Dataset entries
....................
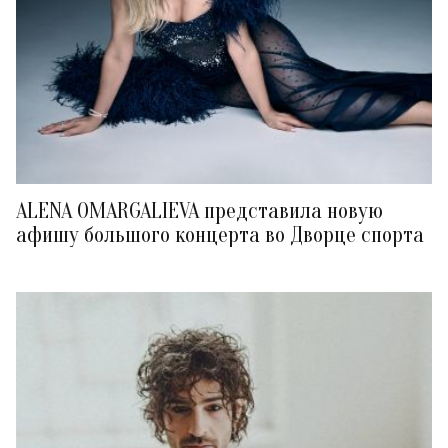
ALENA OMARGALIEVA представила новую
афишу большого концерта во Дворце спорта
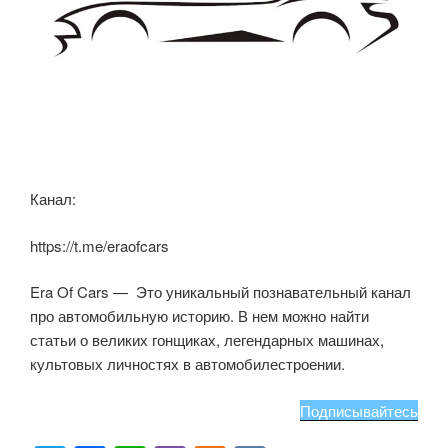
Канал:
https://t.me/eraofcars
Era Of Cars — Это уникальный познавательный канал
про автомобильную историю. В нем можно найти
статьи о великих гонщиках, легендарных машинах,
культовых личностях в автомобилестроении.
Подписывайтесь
....................
What you return must match the data above exactly, with no images included.

ALENA OMARGALIEVA представила новую
афишу большого концерта во Дворце спорта
Канал:
https://t.me/eraofcars
Era Of Cars — Это уникальный познавательный канал
про автомобильную историю. В нем можно найти
статьи о великих гонщиках, легендарных машинах,
культовых личностях в автомобилестроении.
Подписывайтесь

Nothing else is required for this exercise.